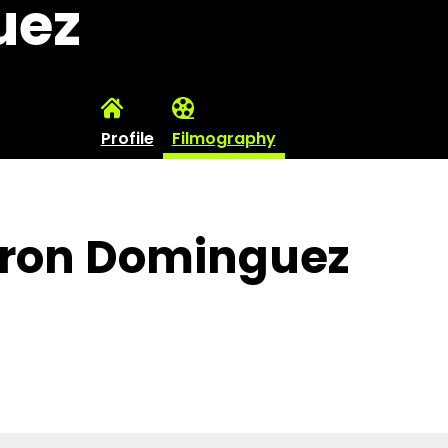
uez
Profile
Filmography
aron Dominguez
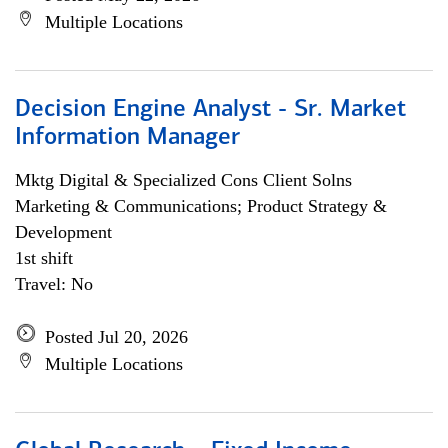
Multiple Locations
Decision Engine Analyst - Sr. Market
Information Manager
Mktg Digital & Specialized Cons Client Solns
Marketing & Communications; Product Strategy &
Development
1st shift
Travel: No
Posted Jul 20, 2026
Multiple Locations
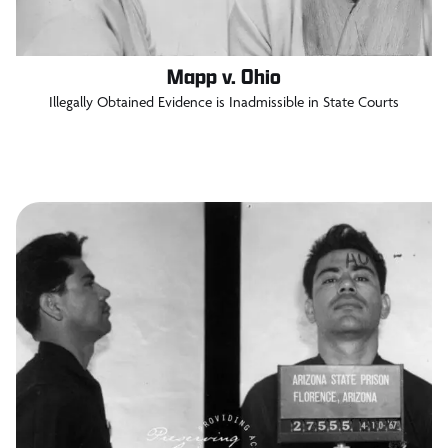
Mapp v. Ohio
Illegally Obtained Evidence is Inadmissible in State Courts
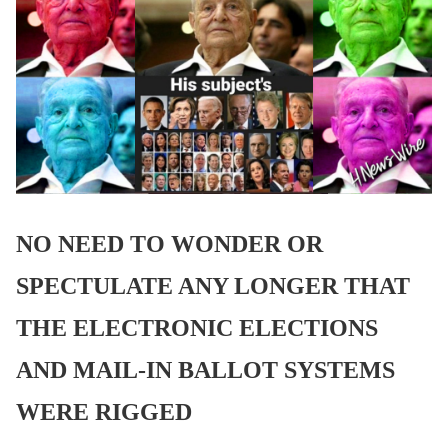
NO NEED TO WONDER OR
SPECTULATE ANY LONGER THAT
THE ELECTRONIC ELECTIONS
AND MAIL-IN BALLOT SYSTEMS
WERE RIGGED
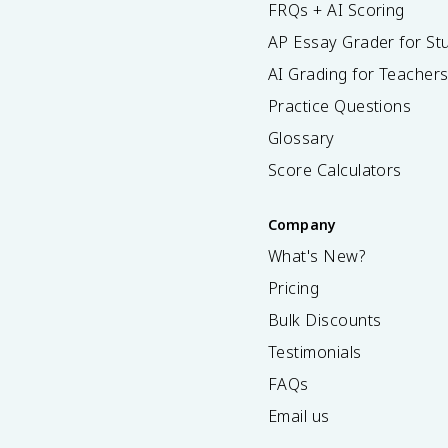
FRQs + AI Scoring
AP Essay Grader for St
AI Grading for Teacher
Practice Questions
Glossary
Score Calculators
Company
What's New?
Pricing
Bulk Discounts
Testimonials
FAQs
Email us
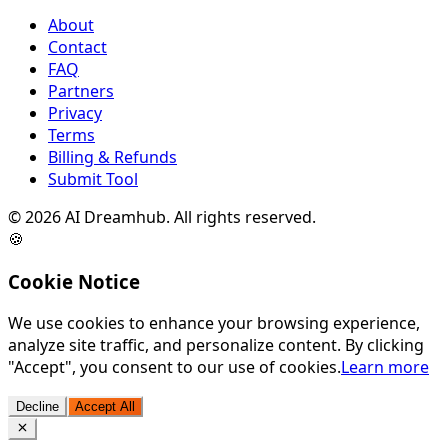
About
Contact
FAQ
Partners
Privacy
Terms
Billing & Refunds
Submit Tool
©
2026
AI Dreamhub. All rights reserved.
🍪
Cookie Notice
We use cookies to enhance your browsing experience,
analyze site traffic, and personalize content. By clicking
"Accept", you consent to our use of cookies.
Learn more
Decline
Accept All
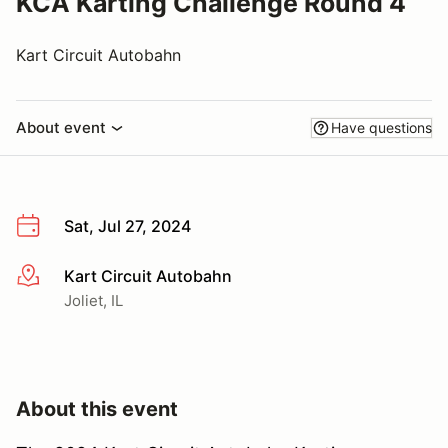
KCA Karting Challenge Round 4
Kart Circuit Autobahn
About event
Have questions
Sat, Jul 27, 2024
Kart Circuit Autobahn
More info
Joliet, IL
About this event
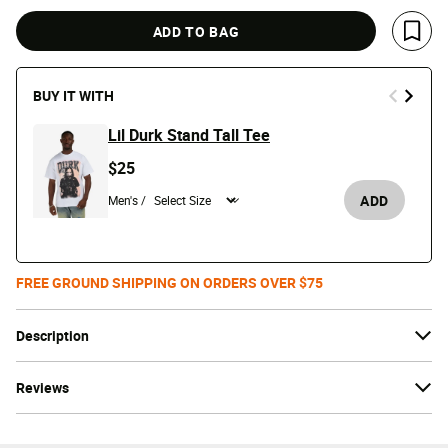
ADD TO BAG
Save 
BUY IT WITH
Lil Durk Stand Tall Tee
$25
ADD
Men's /
FREE GROUND SHIPPING ON ORDERS OVER $75
Description
Reviews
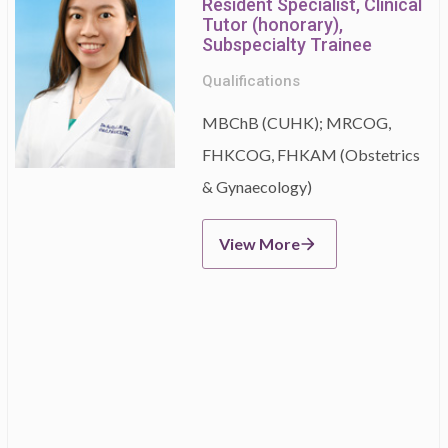
Resident Specialist, Clinical
Tutor (honorary),
Subspecialty Trainee
Qualifications
MBChB (CUHK); MRCOG,
FHKCOG, FHKAM (Obstetrics
& Gynaecology)
View More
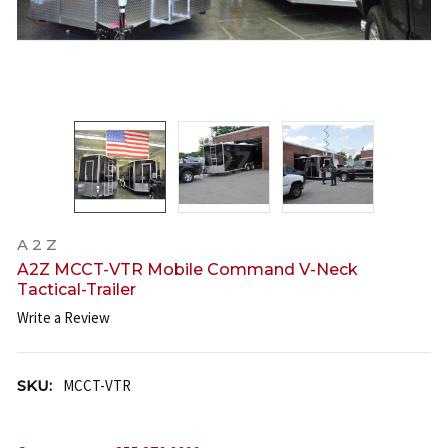
A 2 Z
A2Z MCCT-VTR Mobile Command V-Neck
Tactical-Trailer
Write a Review
SKU:
MCCT-VTR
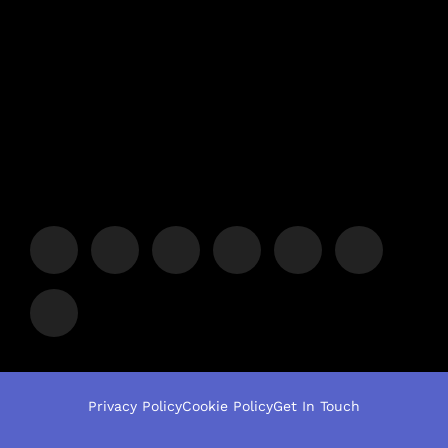
Privacy Policy
Cookie Policy
Get In Touch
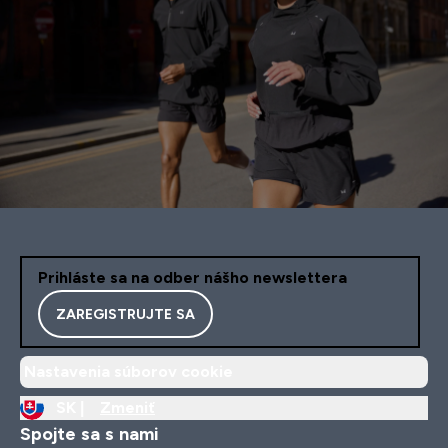
Prihláste sa na odber nášho newslettera
ZAREGISTRUJTE SA
Nastavenia súborov cookie
SK |
Zmeniť
Spojte sa s nami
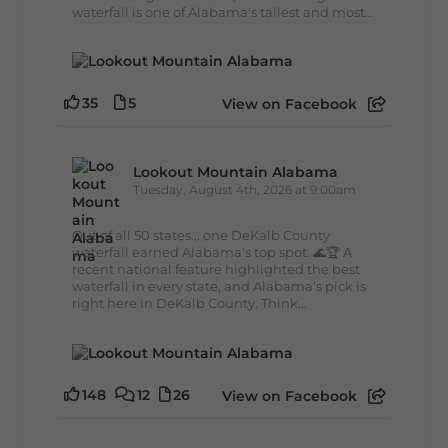
waterfall is one of Alabama's tallest and most...
35
5
View on Facebook
Lookout Mountain Alabama
Tuesday, August 4th, 2026 at 9:00am
Out of all 50 states... one DeKalb County
waterfall earned Alabama's top spot. 🌊🏆 A
recent national feature highlighted the best
waterfall in every state, and Alabama's pick is
right here in DeKalb County. Think...
148
12
26
View on Facebook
========================================================================
Restate word for word each line from the top of the listing down to and including the line that holds "Mapp v. Ohio". Drop any pictures.

uez
Profile
Filmography
aron Dominguez
Multiple Locations
Decision Engine Analyst - Sr. Market
Information Manager
Mktg Digital & Specialized Cons Client Solns
Marketing & Communications; Product Strategy &
Development
1st shift
Travel: No
Posted Jul 20, 2026
Multiple Locations
Mapp v. Ohio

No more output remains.